[Records provided]
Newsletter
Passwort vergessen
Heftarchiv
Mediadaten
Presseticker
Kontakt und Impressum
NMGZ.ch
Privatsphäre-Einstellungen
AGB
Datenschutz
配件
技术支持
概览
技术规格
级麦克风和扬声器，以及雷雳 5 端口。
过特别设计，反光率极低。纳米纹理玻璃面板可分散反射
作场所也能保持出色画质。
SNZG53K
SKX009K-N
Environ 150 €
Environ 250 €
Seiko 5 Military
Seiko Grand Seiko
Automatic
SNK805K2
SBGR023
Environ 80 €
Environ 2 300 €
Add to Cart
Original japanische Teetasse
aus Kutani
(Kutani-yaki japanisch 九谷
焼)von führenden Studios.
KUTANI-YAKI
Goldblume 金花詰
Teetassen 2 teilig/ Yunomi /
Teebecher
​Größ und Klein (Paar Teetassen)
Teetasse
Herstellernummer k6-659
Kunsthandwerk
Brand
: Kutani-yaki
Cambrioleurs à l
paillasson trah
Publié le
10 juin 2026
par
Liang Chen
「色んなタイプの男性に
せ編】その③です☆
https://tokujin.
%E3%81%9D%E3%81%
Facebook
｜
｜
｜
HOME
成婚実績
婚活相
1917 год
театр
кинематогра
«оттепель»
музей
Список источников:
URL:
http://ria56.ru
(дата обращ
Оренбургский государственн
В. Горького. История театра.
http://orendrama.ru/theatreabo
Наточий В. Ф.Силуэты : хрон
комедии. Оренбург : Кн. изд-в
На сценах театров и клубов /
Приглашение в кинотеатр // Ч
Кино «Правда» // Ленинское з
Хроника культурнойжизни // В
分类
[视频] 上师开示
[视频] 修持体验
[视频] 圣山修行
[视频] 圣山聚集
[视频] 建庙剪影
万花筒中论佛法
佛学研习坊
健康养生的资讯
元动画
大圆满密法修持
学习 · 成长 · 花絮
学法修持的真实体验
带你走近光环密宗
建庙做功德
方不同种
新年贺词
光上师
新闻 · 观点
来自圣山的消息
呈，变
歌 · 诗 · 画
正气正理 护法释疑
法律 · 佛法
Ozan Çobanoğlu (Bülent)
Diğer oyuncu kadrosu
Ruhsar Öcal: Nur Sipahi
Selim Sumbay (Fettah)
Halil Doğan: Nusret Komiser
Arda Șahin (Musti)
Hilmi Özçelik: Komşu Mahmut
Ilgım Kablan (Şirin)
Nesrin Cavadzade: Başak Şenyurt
[/Records provided]
[Records provided]
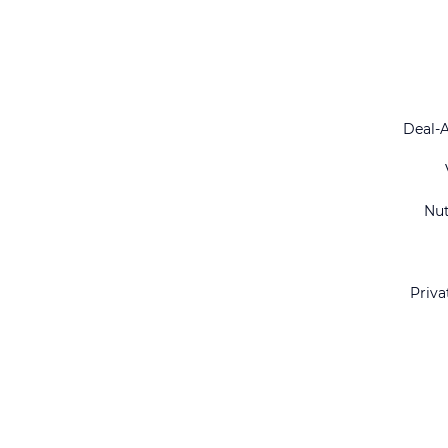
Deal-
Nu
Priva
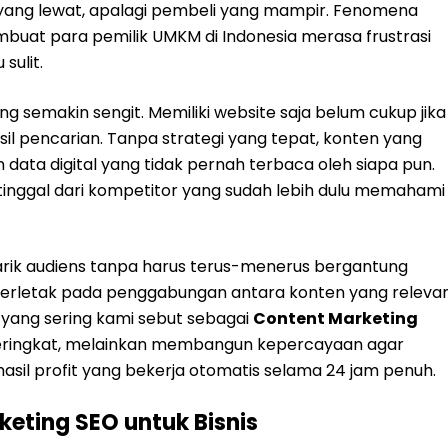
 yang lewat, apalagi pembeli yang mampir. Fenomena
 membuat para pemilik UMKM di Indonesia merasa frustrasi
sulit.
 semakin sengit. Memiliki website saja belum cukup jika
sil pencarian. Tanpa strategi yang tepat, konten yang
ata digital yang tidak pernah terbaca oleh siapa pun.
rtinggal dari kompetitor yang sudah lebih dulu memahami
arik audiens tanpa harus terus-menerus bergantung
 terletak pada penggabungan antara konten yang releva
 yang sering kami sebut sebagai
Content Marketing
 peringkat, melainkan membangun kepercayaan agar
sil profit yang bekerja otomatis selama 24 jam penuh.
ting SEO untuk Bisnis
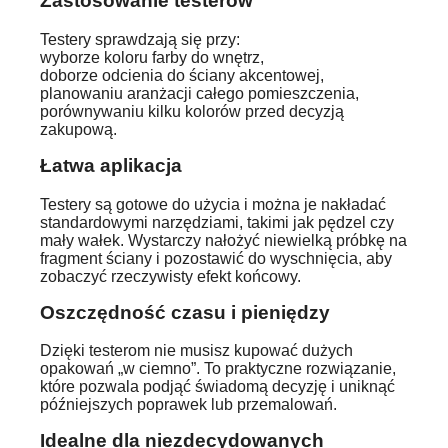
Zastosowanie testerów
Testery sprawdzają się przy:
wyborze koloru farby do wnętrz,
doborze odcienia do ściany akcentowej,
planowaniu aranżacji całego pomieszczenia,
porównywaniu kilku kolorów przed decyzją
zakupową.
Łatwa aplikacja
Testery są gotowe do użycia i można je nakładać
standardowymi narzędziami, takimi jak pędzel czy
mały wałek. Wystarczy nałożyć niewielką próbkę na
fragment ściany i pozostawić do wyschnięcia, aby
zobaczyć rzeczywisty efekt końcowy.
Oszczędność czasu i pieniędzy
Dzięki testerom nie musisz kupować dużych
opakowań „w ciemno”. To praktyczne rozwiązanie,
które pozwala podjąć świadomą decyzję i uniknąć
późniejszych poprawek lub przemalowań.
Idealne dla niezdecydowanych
[/Records provided]
[Records provided]
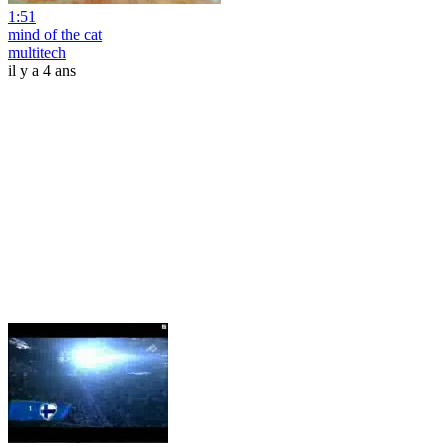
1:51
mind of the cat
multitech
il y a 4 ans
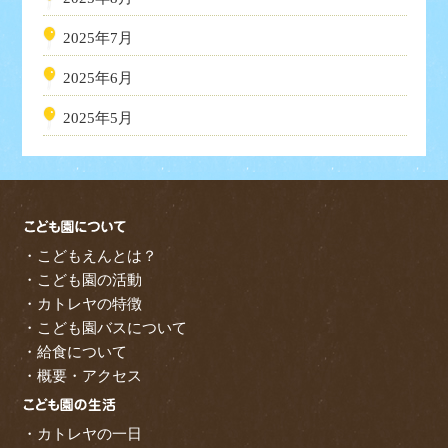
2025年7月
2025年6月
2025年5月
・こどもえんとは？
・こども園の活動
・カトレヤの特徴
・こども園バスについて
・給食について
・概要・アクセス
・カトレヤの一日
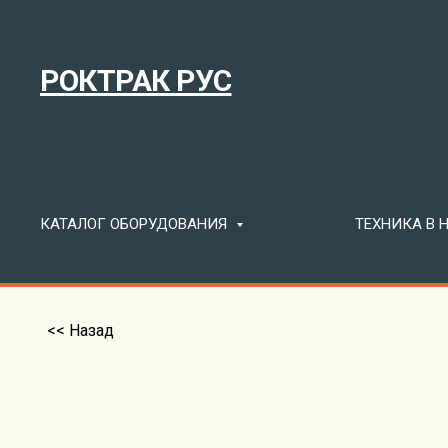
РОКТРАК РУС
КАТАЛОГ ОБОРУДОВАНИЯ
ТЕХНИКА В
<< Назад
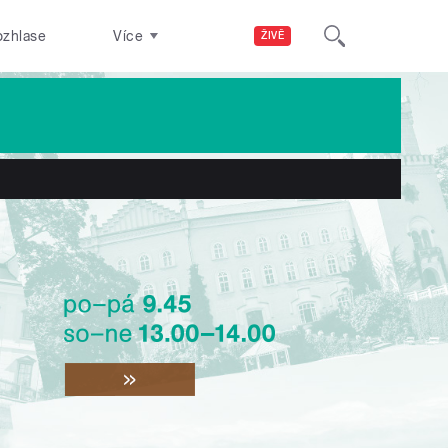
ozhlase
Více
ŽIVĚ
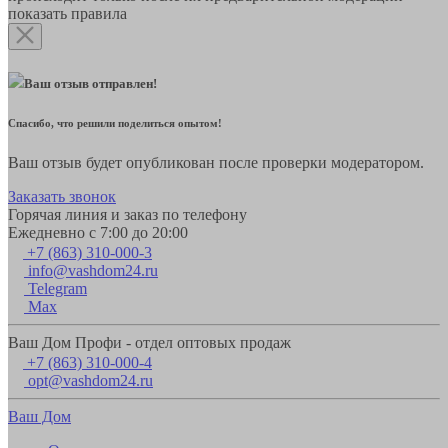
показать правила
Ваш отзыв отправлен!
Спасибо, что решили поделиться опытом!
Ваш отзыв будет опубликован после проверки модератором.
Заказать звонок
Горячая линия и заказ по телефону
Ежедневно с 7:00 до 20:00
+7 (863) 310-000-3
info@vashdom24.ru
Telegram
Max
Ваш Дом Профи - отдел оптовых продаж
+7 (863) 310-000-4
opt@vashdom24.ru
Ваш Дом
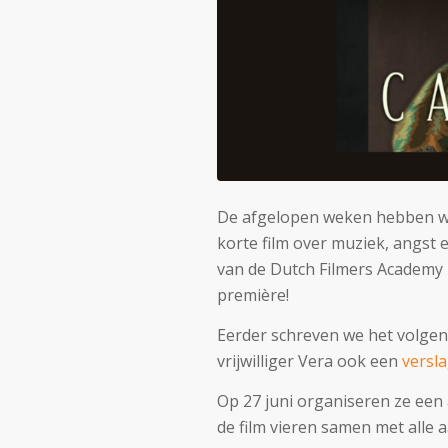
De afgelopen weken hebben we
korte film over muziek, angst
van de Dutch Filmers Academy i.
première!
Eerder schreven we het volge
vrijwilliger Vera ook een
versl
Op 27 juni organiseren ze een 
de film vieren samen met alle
[/Records provided]
**Task instructions:** Everything from the line with "焼)von führenden Studios." through the line with "Оренбургский государственн" should be written out exactly as it appears above, end lines included, and nothing outside that range.

**Written response:**
焼)von führenden Studios.
KUTANI-YAKI
Goldblume 金花詰
Teetassen 2 teilig/ Yunomi /
Teebecher
​Größ und Klein (Paar Teetassen)
Teetasse
Herstellernummer k6-659
Kunsthandwerk
Brand
: Kutani-yaki
Cambrioleurs à l
paillasson trah
Publié le
10 juin 2026
par
Liang Chen
「色んなタイプの男性に
せ編】その③です☆
https://tokujin.
%E3%81%9D%E3%81%
Facebook
｜
｜
｜
HOME
成婚実績
婚活相
1917 год
театр
кинематогра
«оттепель»
музей
Список источников:
URL:
http://ria56.ru
(дата обращ
Оренбургский государственн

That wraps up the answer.